This case shows the representative evolution and management of a burned patient treated with Nexobrid ®. The results of this case regarding time until epithelization, avoidance of skin grafting, and time until complete debridement are similar to the ones exposed by other authors,[1],[4],[5],[6] notwithstanding, no case report article has been published till date focusing on the explanation of the management algorithm. Despite the existence of many emerging protocols and guidelines,[2],[3] no consensus has been reached regarding management of the debrided burn bed. This part of our protocol has been modified many times, adapting the dressings utilized according to our experience and the actualizations of national and international consensus.[2],[3] At present, and according to these guidelines and our experience with 52 patients treated with Nexobrid ®, the protocol we apply is as follows:

First, deepness of debrided burn beds is assessed, following the guidelines provided in the work of Krieger et al.[4]

In cases of third-degree and deep second-degree burns without enough dermic remnants for a spontaneous epithelization in 21–28 days, cures with hydrocolloids are performed every 48 h. These patients are scheduled for grafting after 4–5 days, to achieve wound bed stabilization and disappearance of product remains, which could interfere with graft take.[2],[3],[6],[7],[8] A decrease in graft taking has been described when early grafting is performed over burns debrided with Nexobrid ®.[4]
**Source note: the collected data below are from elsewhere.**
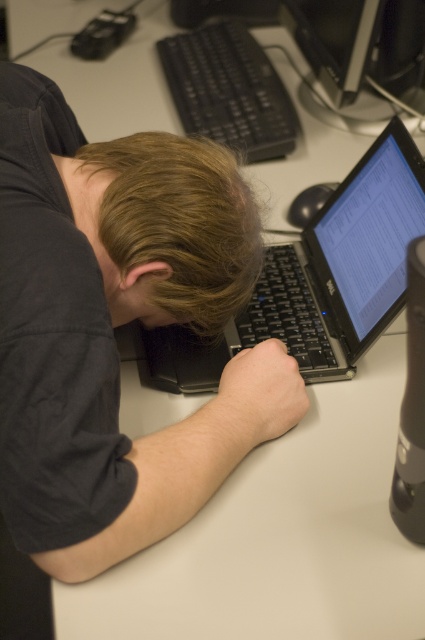 Question: Is brown matte hair at center further to the viewer compared to black glossy monitor at upper center?

Choices:
 (A) yes
 (B) no

Answer: (B)

Question: Estimate the real-world distances between objects in this image. Which object is farther from the brown matte hair at center?

Choices:
 (A) smooth skin hand at center
 (B) black plastic keyboard at upper center
 (C) dark gray shirt at center

Answer: (B)

Question: Is brown matte hair at center below black plastic keyboard at upper center?

Choices:
 (A) no
 (B) yes

Answer: (B)

Question: Does dark gray shirt at center have a greater width compared to smooth skin hand at center?

Choices:
 (A) no
 (B) yes

Answer: (B)

Question: Which object is farther from the camera taking this photo?

Choices:
 (A) smooth skin hand at center
 (B) black matte laptop at center
 (C) black plastic keyboard at upper center

Answer: (C)

Question: Among these points, which one is farthest from the camera?

Choices:
 (A) (388, 144)
 (B) (235, 365)
 (C) (212, 129)
 (D) (255, 241)

Answer: (C) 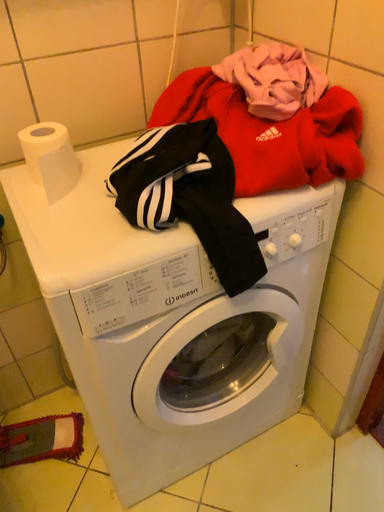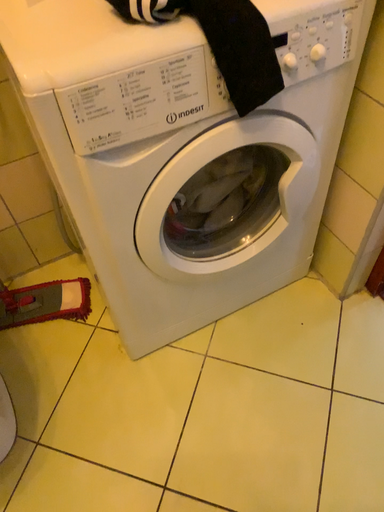 Question: Which way did the camera rotate in the video?

Choices:
 (A) rotated upward
 (B) rotated downward

Answer: (B) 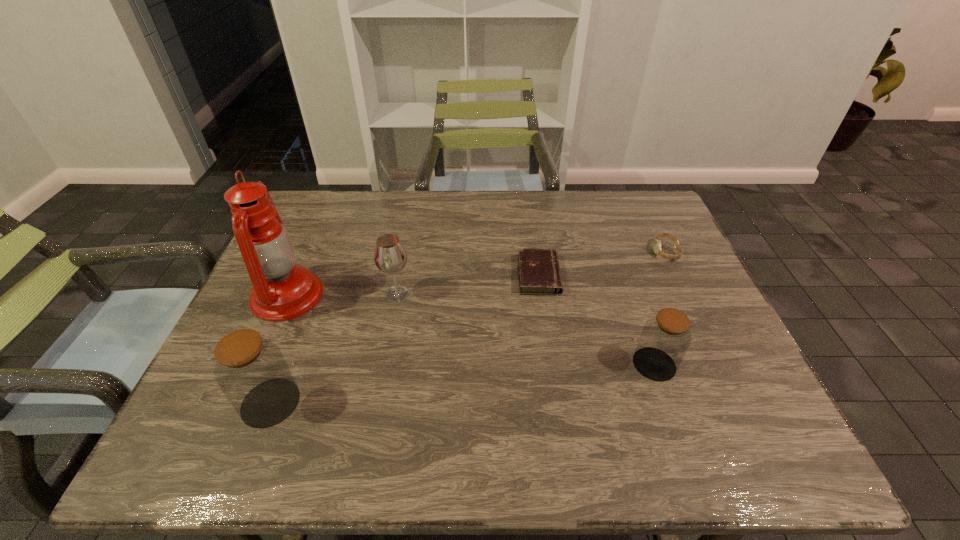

In cases of second-degree burns with the possibility of spontaneous epithelization, coverage with Suprathel ® is performed, replacing secondary dressings every 2–3 days. It has been observed that healing by secondary intention after Nexobrid ® application allows for longer waiting times than regular cases, without an increased incidence of scar anomalies.[1],[2],[3],[4]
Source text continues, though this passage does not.